Why The Contradictions Of XXXTentacion Are 'Difficult To Square'
On Monday, June 18, rapper XXXTentacion was shot and killed in Florida. The fallout from his death has been complicated given the rapper's dark past. In 2016, he was charged with aggravated assault and battery and false imprisonment of a pregnant victim. But in the span of time from then until the present, he had amassed a fan base of millions online with his music.
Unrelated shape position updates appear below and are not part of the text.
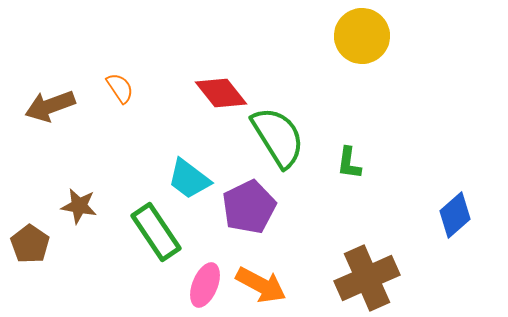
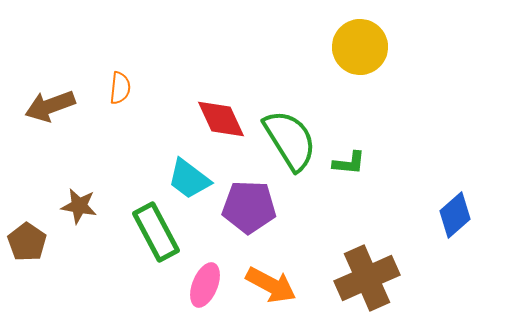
yellow circle: moved 2 px left, 11 px down
orange semicircle: rotated 40 degrees clockwise
red diamond: moved 26 px down; rotated 14 degrees clockwise
green semicircle: moved 12 px right, 3 px down
green L-shape: rotated 92 degrees counterclockwise
purple pentagon: rotated 28 degrees clockwise
green rectangle: rotated 6 degrees clockwise
brown pentagon: moved 3 px left, 2 px up
orange arrow: moved 10 px right
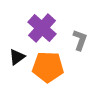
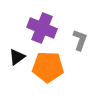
purple cross: rotated 20 degrees counterclockwise
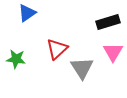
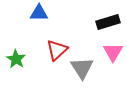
blue triangle: moved 12 px right; rotated 36 degrees clockwise
red triangle: moved 1 px down
green star: rotated 24 degrees clockwise
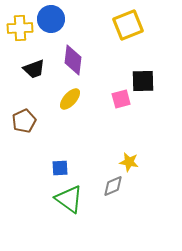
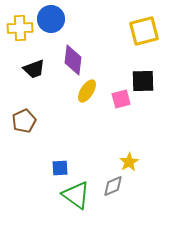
yellow square: moved 16 px right, 6 px down; rotated 8 degrees clockwise
yellow ellipse: moved 17 px right, 8 px up; rotated 10 degrees counterclockwise
yellow star: rotated 30 degrees clockwise
green triangle: moved 7 px right, 4 px up
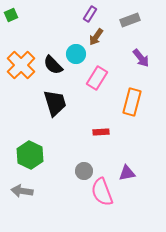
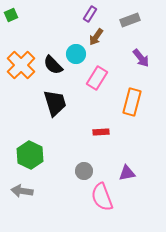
pink semicircle: moved 5 px down
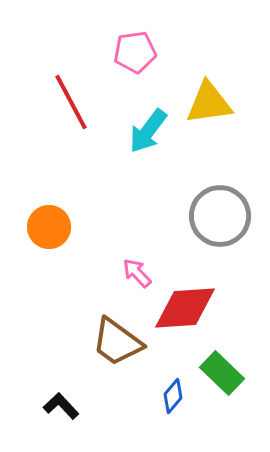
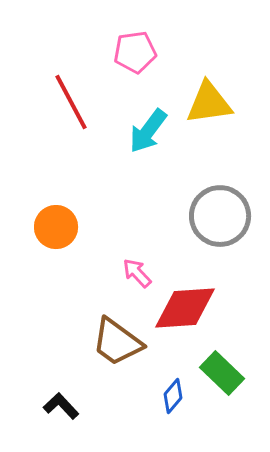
orange circle: moved 7 px right
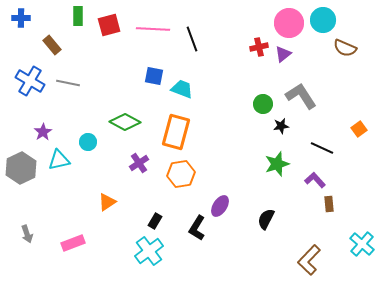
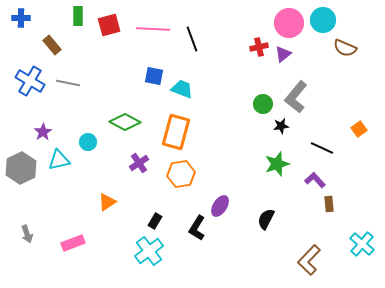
gray L-shape at (301, 96): moved 5 px left, 1 px down; rotated 108 degrees counterclockwise
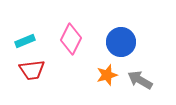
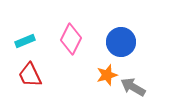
red trapezoid: moved 2 px left, 5 px down; rotated 72 degrees clockwise
gray arrow: moved 7 px left, 7 px down
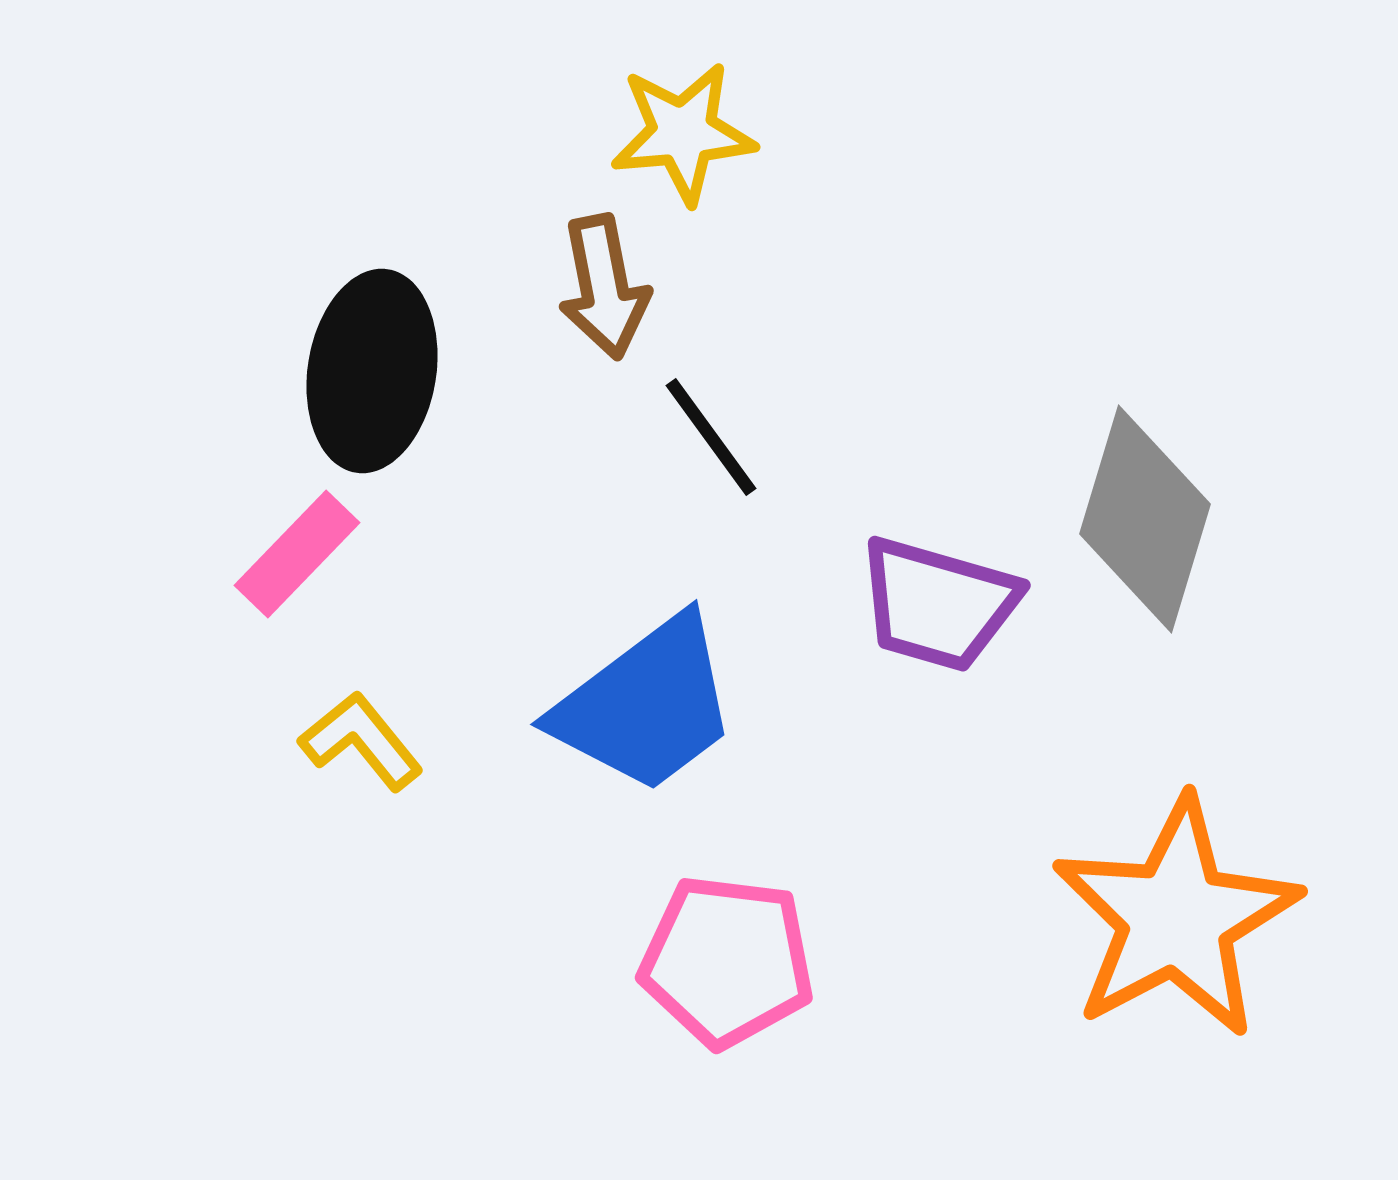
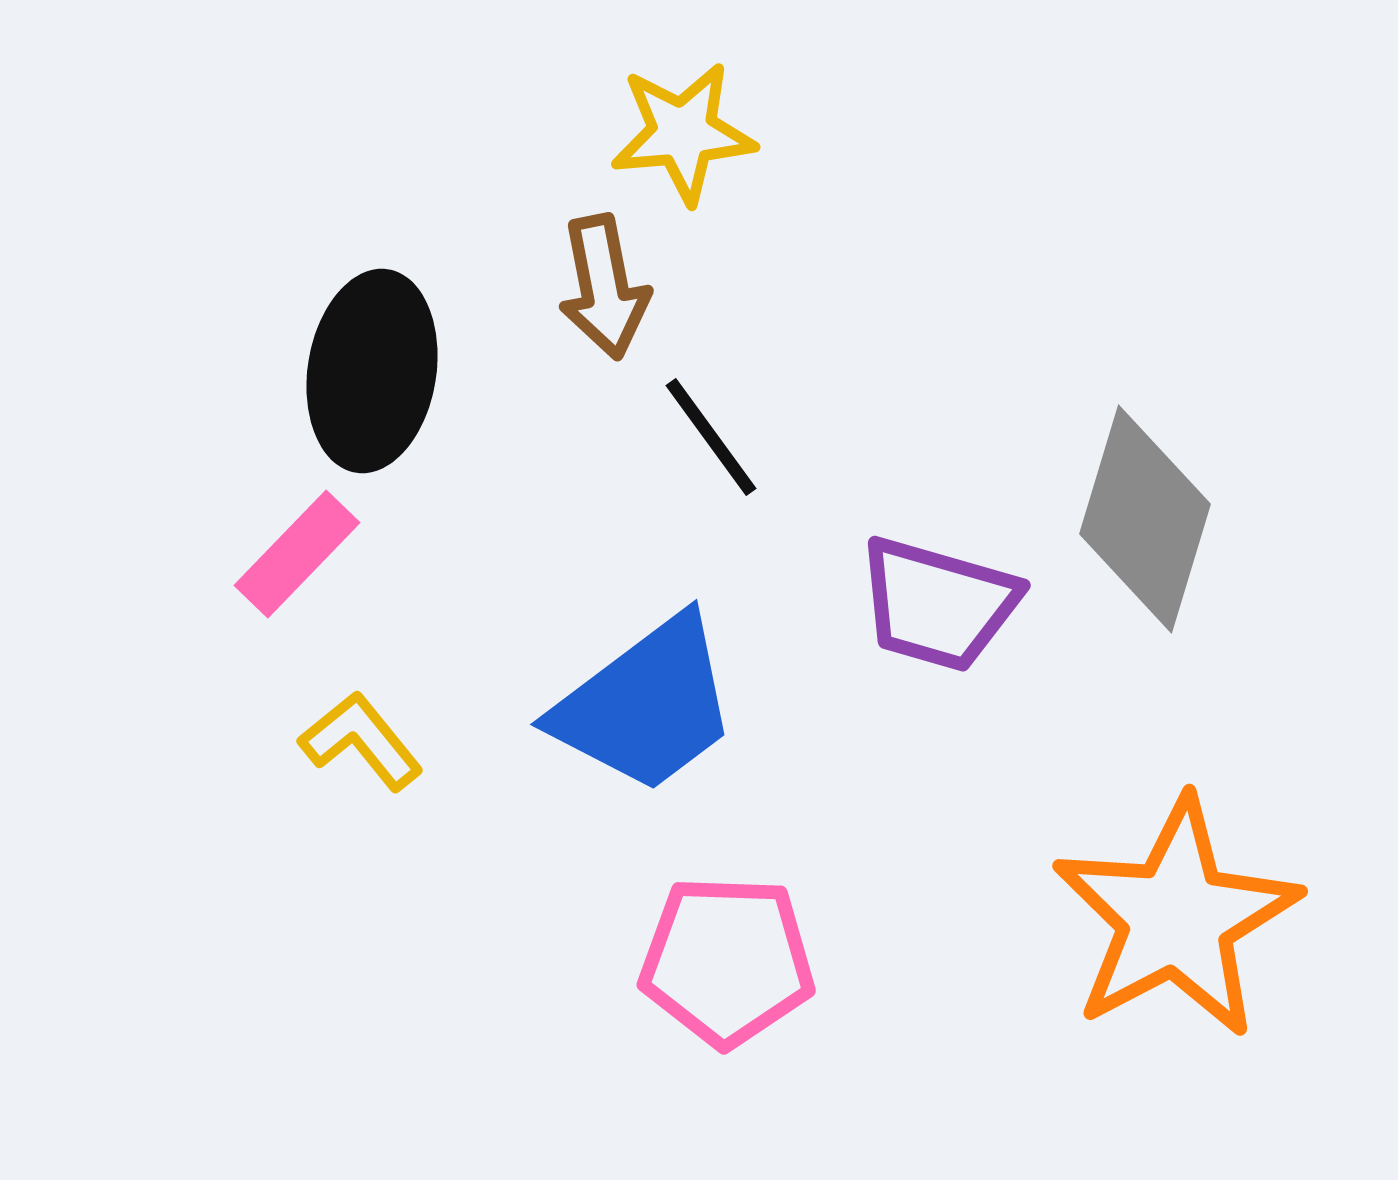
pink pentagon: rotated 5 degrees counterclockwise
With the release of two albums, XXXTentacion became known as one of the most prominent rappers of the Internet age, and his 2018 song "SAD!" broke the single-day streaming record on Spotify a day after his death.
Music critics often mark the death of major artists by evaluating their public and private selves, but this artist has sparked some unusually conflicted reflections.
Lindsay Zoladz, music critic for The Ringer, explains that it was this union of artistic vulnerability and infectious melody and production that resonated with so many young fans. "There's a real pop sensibility," Zoladz says. "He had a sense of melody that was a way to package these darker themes he was exploring in a way that would stick in your head."
But what's dividing many people in the wake of the rapper's violent death is how his personal life contradicts his message to his fans.
"There's a message of positivity and a message of talking about feelings and depression and anxiety that almost feels like a harbinger of new type of masculinity in hip-hop," Zoladz says. "But then, at the same time, I think that's what made the violent behavior in his personal life that much more disappointing and that much more striking because for someone to be so in touch with talking through emotions on the one side but acting out a classically violent, patriarchal, misogynistic worldview, I think that's the part that's difficult to square."
Zoladz notes that XXXTentacion was an artist of his moment in every way, but, like many others, she has not yet found a way to reconcile his legacy in hip-hop given the accusations against him.
"We're reckoning with the connection between art and artist in a way that we have not done as thoroughly before and I think, obviously, the #MeToo movement and the social moment that we're living through has a lot to do with that," she says. "So at this moment in time, it feels really difficult to separate the behavior from the art, especially when they do feel in conversation with each other in his lyrics."